Image data cleaning and data preprocessing are important steps in computer vision tasks, which directly affect the model performance. Through data cleaning, damaged, unclear, or poor-quality images are removed to ensure that each image is not only relevant to flying steel but also meets the quality standards required for model training. A total of 2021 bar and wire images have been collected in this dataset. The number of labels in the specific dataset is shown in Table 1. The strong, random shape features of flying steel bring difficulties to model feature learning, so we collect more flying steel data so that the model can fully learn and identify the characteristics of flying steel. The validity of the flying steel dataset will be reflected by the verification results of the model.
Due to the limited data sources and the limitation of data collection, data augmentation was carried out to improve the overall quality of the dataset. Data augmentation methods include the following:
Random rotation: Rotation range: [−20°, 20°].
Random translation: Shift range: [−80, 80].
Random stretch: Stretch range: [0.5, 1.5].
The image after preprocessing is shown in Figure 8. It should be noted that the detection dataset for this flying steel includes image samples that are affected by environmental factors such as water vapor and occlusion. These disturbances in the image samples can enhance the reliability of the detection results for flying steel.

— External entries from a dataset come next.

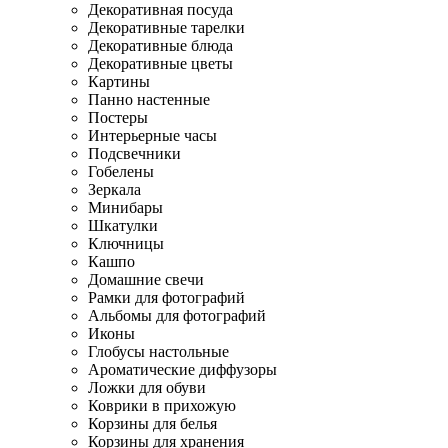
Декоративная посуда
Декоративные тарелки
Декоративные блюда
Декоративные цветы
Картины
Панно настенные
Постеры
Интерьерные часы
Подсвечники
Гобелены
Зеркала
Минибары
Шкатулки
Ключницы
Кашпо
Домашние свечи
Рамки для фотографий
Альбомы для фотографий
Иконы
Глобусы настольные
Ароматические диффузоры
Ложки для обуви
Коврики в прихожую
Корзины для белья
Корзины для хранения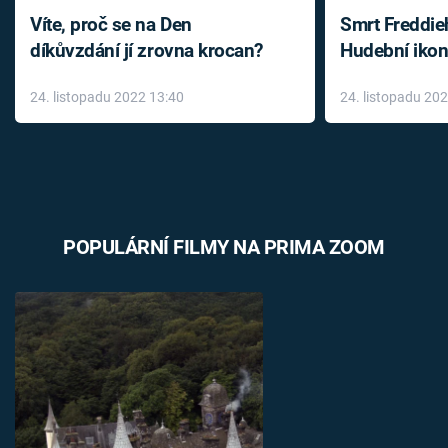
Víte, proč se na Den
Smrt Freddie
díkůvzdání jí zrovna krocan?
Hudební ikon
až do konce 
24. listopadu 2022 13:40
24. listopadu 20
léky
POPULÁRNÍ FILMY NA PRIMA ZOOM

4.2. Experimental Parameter Setting and Model Training

The YOLOv8 model is available in multiple versions. YOLOv8n is the most compact version [15]. It has fewer parameters and faster detection speed, making it more suitable for real-time detection of flying steel. While other YOLOv8 variants may outperform YOLOv8n in terms of overall performance, their detection speed lags behind. The hyperparameter settings of the specific model can be found in Table 2.
In order to ensure the accuracy of the experiment and the consistency of the experimental conditions, the experiment was tested on the same server, and the specific environmental information is shown in Table 3. In this experiment, the YOLO algorithm employs a fixed-size image of 640 × 640 pixels as input, with the training process set to 300 epochs. Last.pt and best.pt are saved during YOLOv8 model training. If the training is interrupted, the previous training can be continued through last.pt. By continuously saving best.pt, the model over-fitting can be avoided, so the larger epochs set in this experiment ensure that the final result of the training can accurately reflect the model performance.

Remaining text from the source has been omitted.